ソルベイは1863年の創業で、樹脂やゴム、電池、医薬品などの製造・販売を手掛ける。欧州の冷媒事業は主に自動車向けで、独フランクフルトに生産拠点を置き、従業員数は約80人、2013年の売上高は5300万ユーロ(約70億4000万円)に上る。

ダイキンは、仏リヨン市のダイキンケミカルフランスのほか、日本と中国の拠点からさまざまなフッ素材料を供給。とりわけ欧州の自動車メーカー向けには、燃料透過規制に対応した材料やターボチャージャー用材料など、先進的なフッ素材料を提供してきた。今回の買収により、欧州の自動車メーカーとの関係をより強化し、顧客ニーズに応じた商品開発を加速することで、自動車向けのフッ素材料の拡販も実現する考え。

同社はまた、冷媒ガスの回収・再生、自動車向け冷媒の生産についても、15年度中に取り組みを具体化する方針だ。

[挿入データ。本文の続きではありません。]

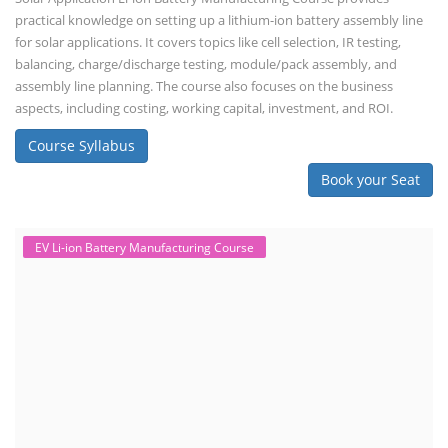
practical knowledge on setting up a lithium-ion battery assembly line
for solar applications. It covers topics like cell selection, IR testing,
balancing, charge/discharge testing, module/pack assembly, and
assembly line planning. The course also focuses on the business
aspects, including costing, working capital, investment, and ROI.
Course Syllabus
Book your Seat
EV Li-ion Battery Manufacturing Course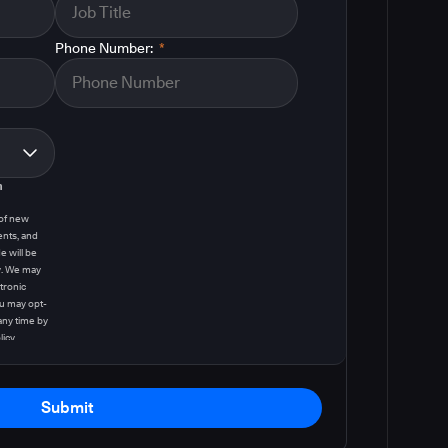
Phone Number:
*
m
 of new
ents, and
e will be
y. We may
tronic
u may opt-
any time by
licy
.
Submit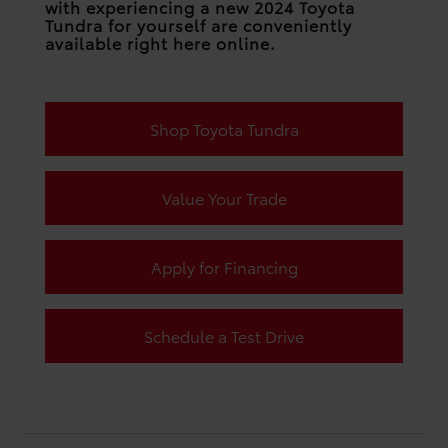
with experiencing a new 2024 Toyota
Tundra for yourself are conveniently
available right here online.
Shop Toyota Tundra
Value Your Trade
Apply for Financing
Schedule a Test Drive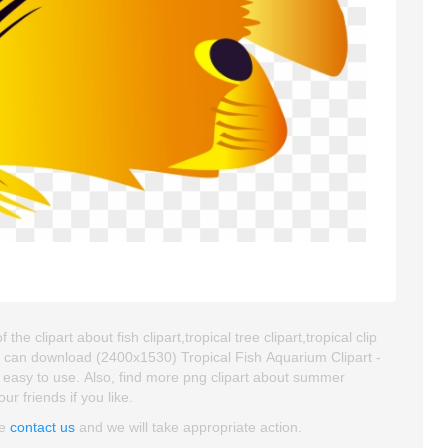
e clipart about fish clipart,tropical tree clipart,tropical clip
u can download (2400x1530) Tropical Fish Aquarium Clipart -
nd easy to use. Also, find more png clipart about summer
ur friends if you like.
se
contact us
and we will take appropriate action.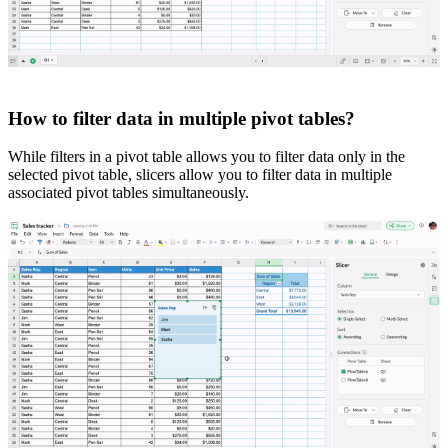
How to filter data in multiple pivot tables?
While filters in a pivot table allows you to filter data only in the
selected pivot table, slicers allow you to filter data in multiple
associated pivot tables simultaneously.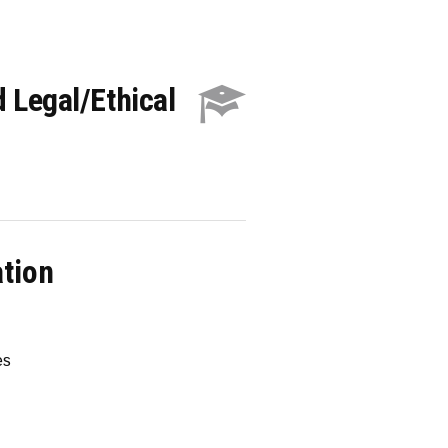
 Legal/Ethical
ation
es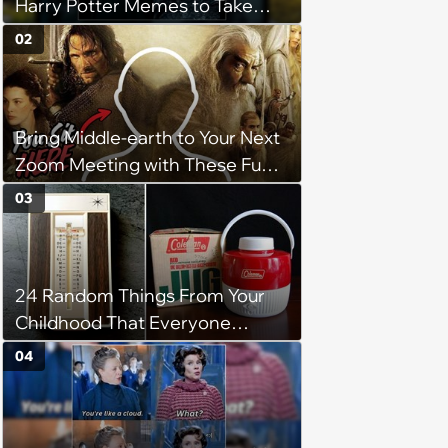
Harry Potter Memes to Take
With You on the Hogwarts
02
Express
Bring Middle-earth to Your Next
Zoom Meeting with These Fun
Lord of the Rings Backgrounds
03
24 Random Things From Your
Childhood That Everyone
Seems To Remember
04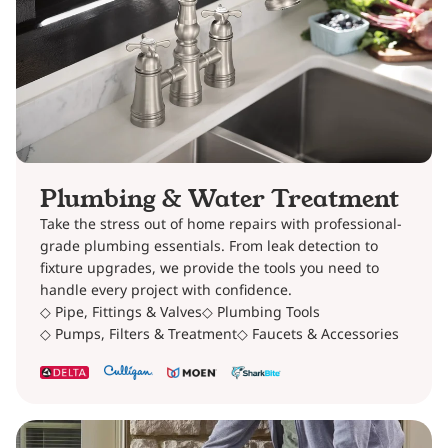
Plumbing & Water Treatment
Take the stress out of home repairs with professional-
grade plumbing essentials. From leak detection to
fixture upgrades, we provide the tools you need to
handle every project with confidence.
◇ Pipe, Fittings & Valves
◇ Plumbing Tools
◇ Pumps, Filters & Treatment
◇ Faucets & Accessories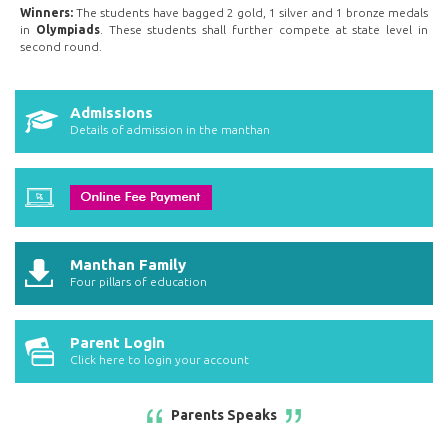
Winners:
The students have bagged 2 gold, 1 silver and 1 bronze medals
in
Olympiads
. These students shall further compete at state level in
second round.
Admissions
Details of admission in the manthan
Manthan Family
Four pillars of education
Parent Login
Click here to login your account
Parents Speaks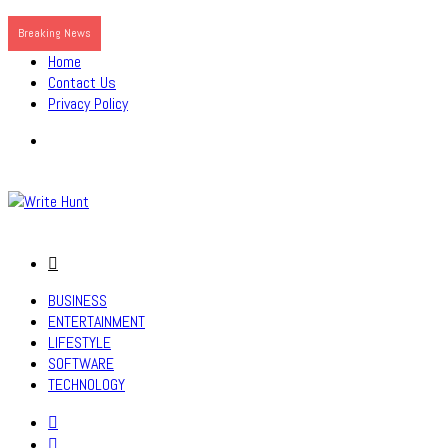
Breaking News
Home
Contact Us
Privacy Policy
Menu
Search
for
BUSINESS
ENTERTAINMENT
LIFESTYLE
SOFTWARE
TECHNOLOGY
Search
for
Sidebar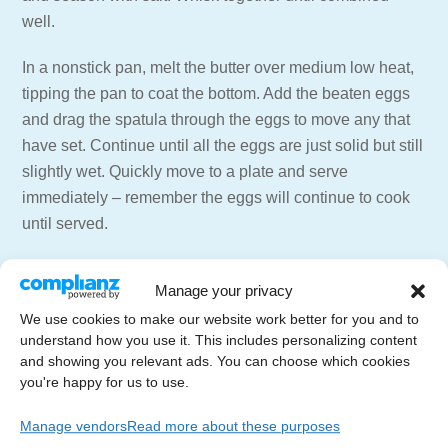
well.
In a nonstick pan, melt the butter over medium low heat,
tipping the pan to coat the bottom. Add the beaten eggs
and drag the spatula through the eggs to move any that
have set. Continue until all the eggs are just solid but still
slightly wet. Quickly move to a plate and serve
immediately – remember the eggs will continue to cook
until served.
=== 📑 NEWSLETTER ===
Manage your privacy
Get weekly emails with recipes and live streams
We use cookies to make our website work better for you and to
delivered to your inbox.
understand how you use it. This includes personalizing content
Newsletter Signup –
https://letscelebrate.tv/newsletter
and showing you relevant ads. You can choose which cookies
you're happy for us to use.
=== 🍸🍷 SUPPORT THE CHANNEL ===
Subscribe to the Channel –
Manage vendors
Read more about these purposes
https://youtube.com/LetsCelebrateTV?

欧州では、温室効果のあるフロンガスを規制する「Fガス規制」により環境影響度の低い冷媒への転換が求められている。ダイキンは、空調機器と冷媒を合わせ持つ唯一のメーカーとしての責任を果たすと同時に、温暖化係数(GWP)が低く環境負荷が少ない冷媒の普及によって、地球温暖化の抑制に貢献するとしている。